2018-01-11 recipes 0.1.2

General Changes:

  • Edwin Thoen suggested adding validation checks for certain data characteristics. This fed into the existing notion of expanding recipes beyond steps (see the non-step steps project). A new set of operations, called checks, can now be used. These should throw an informative error when the check conditions are not met and return the existing data otherwise.

  • Steps now have a skip option that will not apply preprocessing when bake is used. See the article on skipping steps for more information.

New Operations:

  • check_missing will validate that none of the specified variables contain missing data.

  • detect_step can be used to check if a recipe contains a particular preprocessing operation.

  • step_num2factor can be used to convert numeric data (especially integers) to factors.

  • step_novel adds a new factor level to nominal variables that will be used when new data contain a level that did not exist when the recipe was prepared.

  • step_profile can be used to generate design matrix grids for prediction profile plots of additive models where one variable is varied over a grid and all of the others are fixed at a single value.

  • step_downsample and step_upsample can be used to change the number of rows in the data based on the frequency distributions of a factor variable in the training set. By default, this operation is only applied to the training set; bake ignores this operation.

  • step_naomit drops rows when specified columns contain NA, similar to tidyr::drop_na.

  • step_lag allows for the creation of lagged predictor columns.

Other Changes:

  • step_spatialsign now has the option of removing missing data prior to computing the norm.

2017-11-20 recipes 0.1.1

  • The default selectors for bake was changed from all_predictors() to everything().
  • The verbose option for prep is now defaulted to FALSE
  • A bug in step_dummy was fixed that makes sure that the correct binary variables are generated despite the levels or values of the incoming factor.
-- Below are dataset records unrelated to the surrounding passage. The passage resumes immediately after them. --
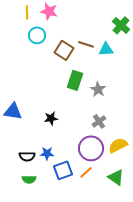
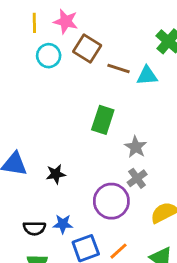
brown square: (64, 50) -> (87, 48), moved
gray star: (98, 89) -> (136, 147), moved
black star: (51, 118) -> (56, 174), moved
purple circle: (91, 148) -> (111, 201), moved

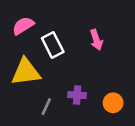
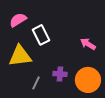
pink arrow: (96, 40) -> (88, 44), moved, turned 140
orange circle: (113, 103) -> (88, 80), size x1.6

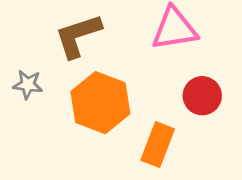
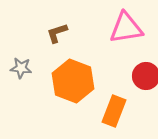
brown L-shape: (78, 36) -> (57, 33), size x0.6

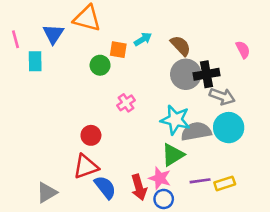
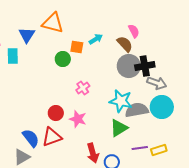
pink semicircle: (243, 50) -> (134, 31), moved
pink star: (160, 178) -> (78, 119), moved
blue semicircle: (105, 187) -> (31, 138), moved

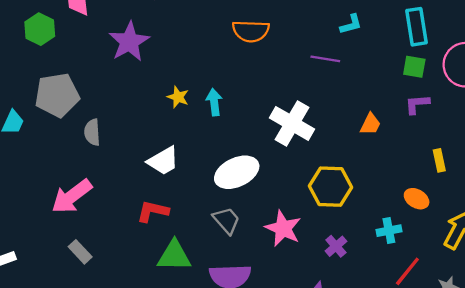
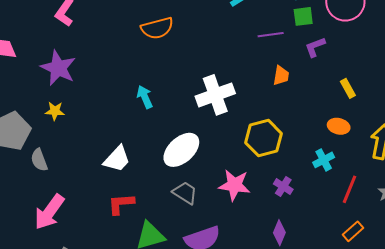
purple line: (325, 59) -> (271, 35), moved
yellow star: (178, 97) -> (55, 111), moved
white cross: (292, 123) -> (215, 95), turned -33
gray semicircle: (92, 132) -> (39, 160), moved

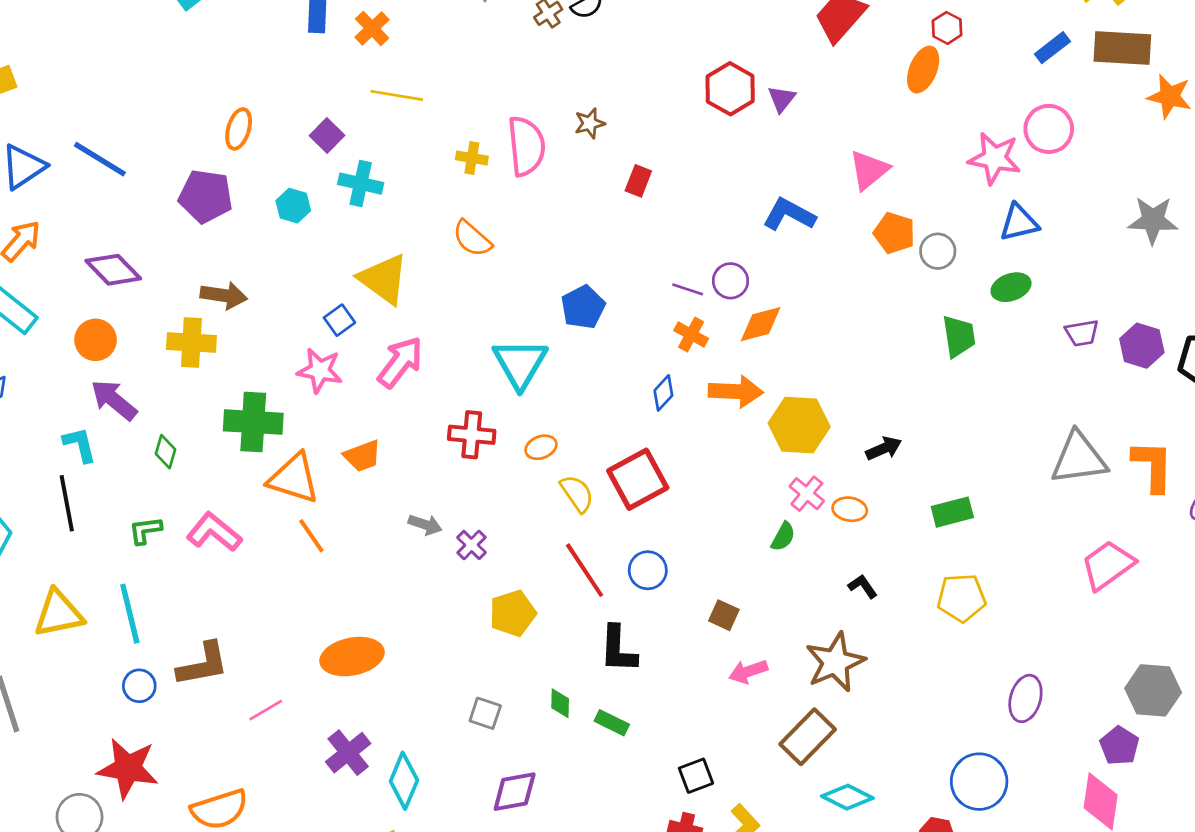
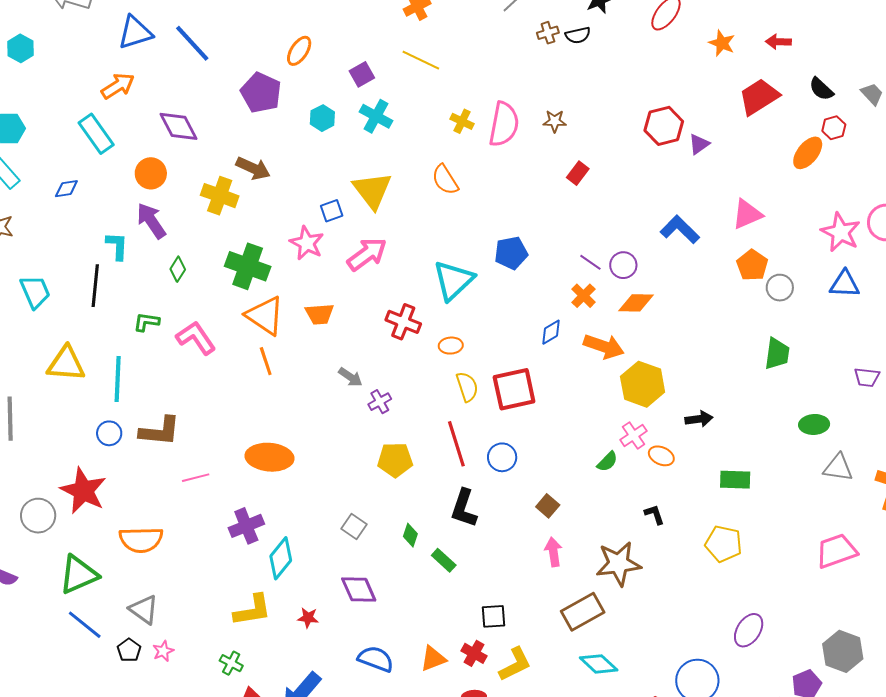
green ellipse: (1011, 287) -> (814, 424), moved
gray triangle: (1079, 458) -> (838, 468), size x0.7
pink arrow: (748, 671) -> (553, 552), turned 84
purple diamond: (515, 792) -> (359, 589), turned 60

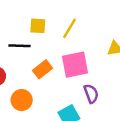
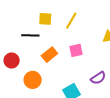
pink square: (75, 65) -> (76, 50), size x0.6
purple semicircle: (91, 94) -> (98, 78), moved, turned 77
Also, step_dummy now requires factor inputs.
  • step_dummy also has a new default naming function that works better for factors. However, there is an extra argument (ordinal) now to the functions that can be passed to step_dummy.
  • step_interact now allows for selectors (e.g. all_predictors() or starts_with("prefix") to be used in the interaction formula.
  • step_YeoJohnson gained an na.rm option.
  • dplyr::one_of was added to the list of selectors.
  • step_bs adds B-spline basis functions.
  • step_unorder converts ordered factors to unordered factors.
  • step_count counts the number of instances that a pattern exists in a string.
  • step_string2factor and step_factor2string can be used to move between encodings.
  • step_lowerimpute is for numeric data where the values cannot be measured below a specific value. For these cases, random uniform values are used for the truncated values.
  • A step to remove simple zero-variance variables was added (step_zv).
  • A series of tidy methods were added for recipes and many (but not all) steps.
  • In bake.recipe, the argument newdata is now without a default.
  • bake and juice can now save the final processed data set in sparse format. Note that, as the steps are processed, a non-sparse data frame is used to store the results.
  • A formula method was added for recipes to get a formula with the outcome(s) and predictors based on the trained recipe.

2017-07-27 recipes 0.1.0

First CRAN release.

Unreleased recipes 0.0.1.9003

  • Two of the main functions changed names. learn has become prepare and process has become bake

Unreleased recipes 0.0.1.9002

New steps:

  • step_lincomb removes variables involved in linear combinations to resolve them.
  • A step for converting binary variables to factors (step_bin2factor)
  • step_regex applies a regular expression to a character or factor vector to create dummy variables.

Other changes:

  • step_dummy and step_interact do a better job of respecting missing values in the data set.

Unreleased recipes 0.0.1.9001

  • The class system for recipe objects was changed so that pipes can be used to create the recipe with a formula.
  • process.recipe lost the role argument in factor of a general set of selectors. If no selector is used, all the predictors are returned.
  • Two steps for simple imputation using the mean or mode were added.